I don’t think the internet has to go dead. The library can be rebuilt — better this time, because we know what’s at stake. This is a challenge to solve, not a fate to accept.
The default outcome is erasure. The exception is what you choose to put in the index, and how often. Write the thing. Publish it somewhere stable. Mirror it.

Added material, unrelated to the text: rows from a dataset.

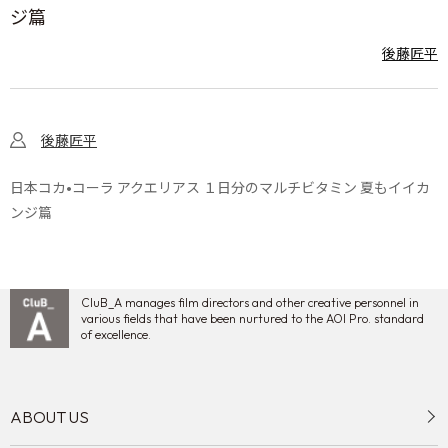
ジ篇
後藤匠平
後藤匠平
日本コカ•コーラ アクエリアス １日分のマルチビタミン 夏もイイカ
ンジ篇
CluB_A manages film directors and other creative personnel in
various fields that have been nurtured to the AOI Pro. standard
of excellence.
ABOUT US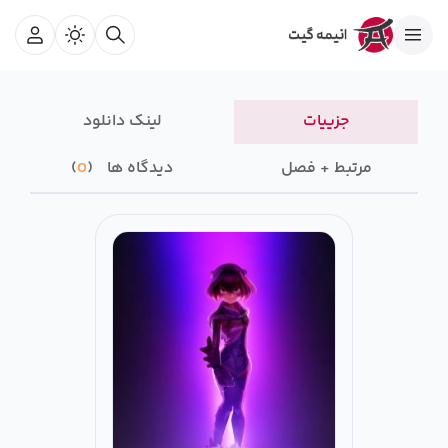
جزییات
لینک دانلود
مرتبط + فصل
دیدگاه ها
0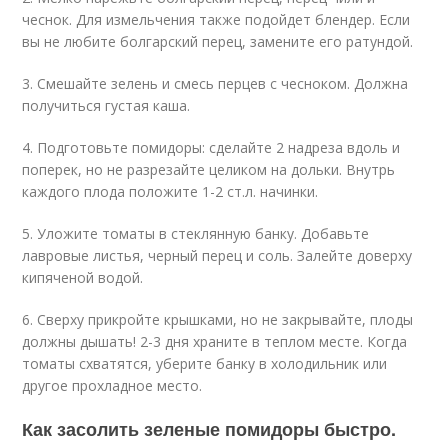
чеснок. Для измельчения также подойдет блендер. Если
вы не любите болгарский перец, замените его ратундой.
3. Смешайте зелень и смесь перцев с чесноком. Должна
получиться густая каша.
4. Подготовьте помидоры: сделайте 2 надреза вдоль и
поперек, но не разрезайте целиком на дольки. Внутрь
каждого плода положите 1-2 ст.л. начинки.
5. Уложите томаты в стеклянную банку. Добавьте
лавровые листья, черный перец и соль. Залейте доверху
кипяченой водой.
6. Сверху прикройте крышками, но не закрывайте, плоды
должны дышать! 2-3 дня храните в теплом месте. Когда
томаты схватятся, уберите банку в холодильник или
другое прохладное место.
Как засолить зеленые помидоры быстро.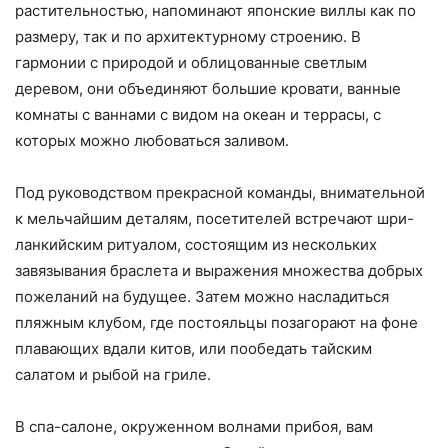
растительностью, напоминают японские виллы как по
размеру, так и по архитектурному строению. В
гармонии с природой и облицованные светлым
деревом, они объединяют большие кровати, ванные
комнаты с ваннами с видом на океан и террасы, с
которых можно любоваться заливом.
Под руководством прекрасной команды, внимательной
к мельчайшим деталям, посетителей встречают шри-
ланкийским ритуалом, состоящим из нескольких
завязывания браслета и выражения множества добрых
пожеланий на будущее. Затем можно насладиться
пляжным клубом, где постояльцы позагорают на фоне
плавающих вдали китов, или пообедать тайским
салатом и рыбой на гриле.
В спа-салоне, окруженном волнами прибоя, вам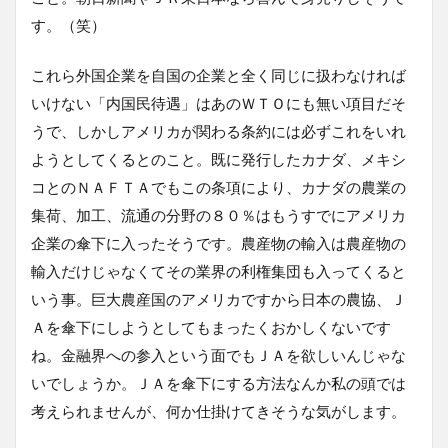
す。（笑）
これら外国企業を自国の企業と全く同じに扱わなければ
いけない「内国民待遇」はあのＷＴＯにも無い項目だそ
うで、しかしアメリカが関わる条約には必ずこれをいれ
ようとしてくるとのこと。既に発行したカナダ、メキシ
コとのＮＡＦＴＡでもこの条項により、カナダの農業の
集荷、加工、流通の分野の８０％はもうすでにアメリカ
企業の傘下に入ったそうです。農産物の輸入は農産物の
輸入だけじゃなくてその業界の利権集団も入ってくると
いう事。巨大農産国のアメリカですから日本の農協、Ｊ
Ａを傘下にしようとしてもまったくおかしくないです
ね。金融界への参入という面でもＪＡを欲しいんじゃな
いでしょうか。ＪＡを傘下にする方法なんか私の頭では
考えられませんが、何か仕掛けてきそうな気がします。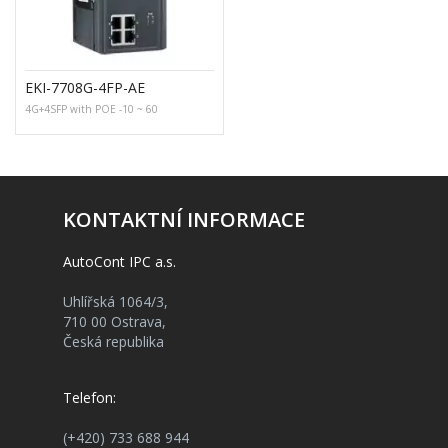
EKI-7708G-4FP-AE
4G+4SFP with POE -10 ~ 60
KONTAKTNÍ INFORMACE
AutoCont IPC a.s.
Uhlířská 1064/3,
710 00 Ostrava,
Česká republika
Telefon:
(+420) 733 688 944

[^1]: Graphite, More Articles Are Now Created by AI Than Humans, Oct 2025 — n = 65,000 English-language Common Crawl articles, Jan 2020 – May 2025, scored with Surfer’s AI detector. The 14% Google-Search visibility figure is from the same study. [^2]: Shumailov, I., Shumaylov, Z., Zhao, Y., Papernot, N., Anderson, R. & Gal, Y. AI models collapse when trained on recursively generated data. Nature 631, 755–759 (2024). [^3]: Gartner has projected for several years that synthetic data will overshadow real data in AI training by 2030. Earlier waypoint: Gartner (2021) projected 60% of AI/analytics data would be synthetically generated by 2024. [^4]: Standard scholarly estimate — see Reynolds & Wilson, Scribes and Scholars — though contested as to method. Of ~300 Athenian tragedies known by name, 32 complete texts survive. [^5]: Leonid Taycher, “Books of the world, stand up and be counted! All 129,864,880 of you,” Google Books blog, August 2010. [^6]: Google Books reported >40M scanned at the 15-year anniversary in October 2019. HathiTrust reported >18M volumes in September 2024. [^7]: Internet Archive blog, “Let Readers Read,” June 17, 2024 — cites the ~500,000 figure for books removed from CDL after the publishers’ victory at the SDNY. [^8]: Hachette Book Group, Inc. v. Internet Archive, No. 23-1260, 2d Cir. Sept. 4, 2024 (affirming SDNY).